On Tue, 2012-11-27 at 19:18 +0530, Viresh Kumar wrote:
On 27 November 2012 18:56, Steven Rostedt rostedt@goodmis.org wrote:
A couple of things. The sched_select_cpu() is not cheap. It has a double loop of domains/cpus looking for a non idle cpu. If we have 1024 CPUs, and we are CPU 1023 and all other CPUs happen to be idle, we could be searching 1023 CPUs before we come up with our own.
Not sure if you missed the first check sched_select_cpu()
+int sched_select_cpu(unsigned int sd_flags) +{
/* If Current cpu isn't idle, don't migrate anything */
if (!idle_cpu(cpu))
return cpu;
We aren't going to search if we aren't idle.

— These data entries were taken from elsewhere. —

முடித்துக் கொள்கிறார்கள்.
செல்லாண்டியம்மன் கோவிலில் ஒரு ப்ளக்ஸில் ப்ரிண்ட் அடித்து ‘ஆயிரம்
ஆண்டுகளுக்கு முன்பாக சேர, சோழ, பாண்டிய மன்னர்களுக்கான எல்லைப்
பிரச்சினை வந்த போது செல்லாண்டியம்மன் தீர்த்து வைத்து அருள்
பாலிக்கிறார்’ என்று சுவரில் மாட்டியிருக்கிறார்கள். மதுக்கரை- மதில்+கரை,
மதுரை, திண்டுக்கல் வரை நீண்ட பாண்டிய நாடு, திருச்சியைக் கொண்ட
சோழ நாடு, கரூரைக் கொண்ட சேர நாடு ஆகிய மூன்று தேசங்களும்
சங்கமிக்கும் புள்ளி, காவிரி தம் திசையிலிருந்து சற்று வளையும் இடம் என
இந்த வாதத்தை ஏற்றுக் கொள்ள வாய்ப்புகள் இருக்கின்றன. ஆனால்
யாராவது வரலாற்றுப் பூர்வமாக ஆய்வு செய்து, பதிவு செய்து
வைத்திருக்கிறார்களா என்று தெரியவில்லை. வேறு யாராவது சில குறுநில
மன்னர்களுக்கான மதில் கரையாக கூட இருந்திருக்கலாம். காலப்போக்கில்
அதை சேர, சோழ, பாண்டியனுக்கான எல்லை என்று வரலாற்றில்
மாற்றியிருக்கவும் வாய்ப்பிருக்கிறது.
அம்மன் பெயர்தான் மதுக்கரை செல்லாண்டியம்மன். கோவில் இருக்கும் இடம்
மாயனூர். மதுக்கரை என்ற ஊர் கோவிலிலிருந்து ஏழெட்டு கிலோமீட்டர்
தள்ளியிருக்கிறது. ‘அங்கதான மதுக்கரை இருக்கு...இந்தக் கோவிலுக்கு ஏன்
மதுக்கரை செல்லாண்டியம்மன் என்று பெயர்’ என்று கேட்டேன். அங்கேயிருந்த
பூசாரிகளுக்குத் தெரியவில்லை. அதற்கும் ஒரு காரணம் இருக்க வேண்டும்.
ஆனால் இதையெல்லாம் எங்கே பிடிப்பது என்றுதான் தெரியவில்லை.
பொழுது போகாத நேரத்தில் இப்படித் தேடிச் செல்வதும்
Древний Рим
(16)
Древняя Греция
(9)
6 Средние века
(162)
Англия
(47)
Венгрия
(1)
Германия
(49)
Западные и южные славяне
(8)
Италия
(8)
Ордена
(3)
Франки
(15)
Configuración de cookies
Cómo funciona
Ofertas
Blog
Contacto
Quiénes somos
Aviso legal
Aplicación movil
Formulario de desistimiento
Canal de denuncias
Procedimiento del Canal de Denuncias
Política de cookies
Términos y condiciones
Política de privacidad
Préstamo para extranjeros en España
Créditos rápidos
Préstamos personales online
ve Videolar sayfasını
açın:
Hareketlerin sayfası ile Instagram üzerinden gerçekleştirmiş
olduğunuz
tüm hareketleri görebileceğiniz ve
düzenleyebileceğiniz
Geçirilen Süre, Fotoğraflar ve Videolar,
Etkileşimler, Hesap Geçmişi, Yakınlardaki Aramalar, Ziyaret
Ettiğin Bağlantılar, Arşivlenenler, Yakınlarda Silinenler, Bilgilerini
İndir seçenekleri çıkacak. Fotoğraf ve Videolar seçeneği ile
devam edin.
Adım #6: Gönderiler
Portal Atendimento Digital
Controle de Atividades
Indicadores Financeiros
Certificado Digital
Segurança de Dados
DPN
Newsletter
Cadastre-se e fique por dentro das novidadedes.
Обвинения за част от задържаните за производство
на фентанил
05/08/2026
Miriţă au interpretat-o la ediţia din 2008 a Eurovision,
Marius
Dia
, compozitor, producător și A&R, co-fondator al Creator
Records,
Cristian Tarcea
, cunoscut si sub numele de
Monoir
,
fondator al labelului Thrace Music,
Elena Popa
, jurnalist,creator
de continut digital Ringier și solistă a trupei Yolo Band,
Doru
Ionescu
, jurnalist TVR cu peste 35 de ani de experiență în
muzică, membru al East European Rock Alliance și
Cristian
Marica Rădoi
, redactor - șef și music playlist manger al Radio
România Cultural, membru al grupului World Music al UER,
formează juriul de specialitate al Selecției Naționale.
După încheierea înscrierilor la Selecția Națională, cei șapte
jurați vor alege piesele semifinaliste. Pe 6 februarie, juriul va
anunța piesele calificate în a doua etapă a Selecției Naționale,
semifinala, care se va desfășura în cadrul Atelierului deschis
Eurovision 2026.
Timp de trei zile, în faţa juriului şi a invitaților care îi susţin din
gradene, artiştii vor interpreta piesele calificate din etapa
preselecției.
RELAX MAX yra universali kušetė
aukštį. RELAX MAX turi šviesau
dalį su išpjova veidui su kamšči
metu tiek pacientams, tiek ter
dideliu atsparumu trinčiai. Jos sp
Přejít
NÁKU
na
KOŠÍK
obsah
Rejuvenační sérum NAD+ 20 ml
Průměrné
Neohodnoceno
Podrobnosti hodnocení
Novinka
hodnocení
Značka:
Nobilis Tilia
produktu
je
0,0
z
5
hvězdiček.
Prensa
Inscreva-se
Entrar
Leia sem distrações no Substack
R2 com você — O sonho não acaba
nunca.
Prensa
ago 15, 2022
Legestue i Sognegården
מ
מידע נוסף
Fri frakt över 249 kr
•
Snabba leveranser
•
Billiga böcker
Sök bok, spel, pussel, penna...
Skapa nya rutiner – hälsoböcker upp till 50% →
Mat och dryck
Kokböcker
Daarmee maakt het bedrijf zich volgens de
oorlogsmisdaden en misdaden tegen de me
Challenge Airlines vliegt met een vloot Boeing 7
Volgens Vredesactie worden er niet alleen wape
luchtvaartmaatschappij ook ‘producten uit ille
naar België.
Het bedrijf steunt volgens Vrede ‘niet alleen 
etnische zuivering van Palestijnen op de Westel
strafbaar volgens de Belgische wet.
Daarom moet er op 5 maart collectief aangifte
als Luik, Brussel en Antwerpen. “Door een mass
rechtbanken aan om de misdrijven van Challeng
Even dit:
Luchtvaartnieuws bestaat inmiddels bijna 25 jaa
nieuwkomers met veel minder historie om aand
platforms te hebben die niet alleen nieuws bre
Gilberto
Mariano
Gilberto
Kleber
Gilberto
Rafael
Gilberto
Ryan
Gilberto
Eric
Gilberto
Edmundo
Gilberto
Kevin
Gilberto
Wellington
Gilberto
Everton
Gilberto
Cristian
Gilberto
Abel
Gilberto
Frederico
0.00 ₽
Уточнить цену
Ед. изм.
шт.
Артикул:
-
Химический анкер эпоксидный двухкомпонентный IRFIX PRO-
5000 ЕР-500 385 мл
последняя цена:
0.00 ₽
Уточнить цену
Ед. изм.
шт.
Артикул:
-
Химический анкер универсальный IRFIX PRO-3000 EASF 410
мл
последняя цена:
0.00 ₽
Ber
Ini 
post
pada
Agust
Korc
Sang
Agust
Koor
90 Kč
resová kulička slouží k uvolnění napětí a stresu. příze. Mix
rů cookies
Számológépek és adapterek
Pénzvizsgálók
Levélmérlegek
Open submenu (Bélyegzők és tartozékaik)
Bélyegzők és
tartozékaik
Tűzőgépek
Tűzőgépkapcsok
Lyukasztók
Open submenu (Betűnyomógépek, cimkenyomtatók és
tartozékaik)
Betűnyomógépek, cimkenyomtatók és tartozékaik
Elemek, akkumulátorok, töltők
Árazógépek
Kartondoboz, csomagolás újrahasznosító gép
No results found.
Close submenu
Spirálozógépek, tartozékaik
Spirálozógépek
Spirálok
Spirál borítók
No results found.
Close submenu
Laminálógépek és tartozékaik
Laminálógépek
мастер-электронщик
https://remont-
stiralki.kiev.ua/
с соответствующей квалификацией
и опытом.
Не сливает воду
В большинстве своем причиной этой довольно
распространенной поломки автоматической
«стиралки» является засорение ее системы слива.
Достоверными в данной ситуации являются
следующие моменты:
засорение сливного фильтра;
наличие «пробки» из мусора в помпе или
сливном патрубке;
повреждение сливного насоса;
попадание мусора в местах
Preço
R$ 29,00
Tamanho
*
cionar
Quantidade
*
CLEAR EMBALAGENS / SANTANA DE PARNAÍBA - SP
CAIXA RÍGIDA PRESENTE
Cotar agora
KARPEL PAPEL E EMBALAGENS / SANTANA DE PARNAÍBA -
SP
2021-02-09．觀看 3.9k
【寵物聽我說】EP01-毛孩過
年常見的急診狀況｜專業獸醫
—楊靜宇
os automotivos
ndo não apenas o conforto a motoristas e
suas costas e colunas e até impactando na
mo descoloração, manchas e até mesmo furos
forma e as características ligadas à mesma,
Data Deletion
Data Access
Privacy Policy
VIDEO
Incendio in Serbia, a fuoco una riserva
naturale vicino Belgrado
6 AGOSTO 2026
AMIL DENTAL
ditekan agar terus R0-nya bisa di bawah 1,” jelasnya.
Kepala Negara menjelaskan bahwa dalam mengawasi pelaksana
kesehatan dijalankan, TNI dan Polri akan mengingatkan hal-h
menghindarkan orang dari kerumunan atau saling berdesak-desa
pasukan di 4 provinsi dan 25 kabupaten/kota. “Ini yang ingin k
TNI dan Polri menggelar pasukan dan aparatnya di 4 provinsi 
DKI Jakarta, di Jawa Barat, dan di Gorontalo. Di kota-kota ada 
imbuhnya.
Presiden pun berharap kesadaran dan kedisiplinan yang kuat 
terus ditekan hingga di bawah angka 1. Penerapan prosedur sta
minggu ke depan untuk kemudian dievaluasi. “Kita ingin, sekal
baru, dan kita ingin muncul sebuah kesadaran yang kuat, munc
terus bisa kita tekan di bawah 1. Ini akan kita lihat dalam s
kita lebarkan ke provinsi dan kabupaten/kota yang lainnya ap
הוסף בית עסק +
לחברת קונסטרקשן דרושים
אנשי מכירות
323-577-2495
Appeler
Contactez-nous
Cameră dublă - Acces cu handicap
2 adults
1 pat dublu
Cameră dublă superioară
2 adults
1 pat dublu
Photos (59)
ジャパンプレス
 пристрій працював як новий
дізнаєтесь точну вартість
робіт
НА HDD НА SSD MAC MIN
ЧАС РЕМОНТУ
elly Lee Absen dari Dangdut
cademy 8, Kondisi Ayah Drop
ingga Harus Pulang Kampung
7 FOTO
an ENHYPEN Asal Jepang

OK, we are idle, but CPU 1022 isn't. We still need a large search. But, heh we are idle we can spin. But then why go through this in the first place ;-)
Also, I really don't like this as a default behavior. It seems that this solution is for a very special case, and this can become very intrusive for the normal case.
We tried with an KCONFIG option for it, which Tejun rejected.
Yeah, I saw that. I don't like adding KCONFIG options either. Best is to get something working that doesn't add any regressions. If you can get this to work without making *any* regressions in the normal case than I'm totally fine with that. But if this adds any issues with the normal case, then it's a show stopper.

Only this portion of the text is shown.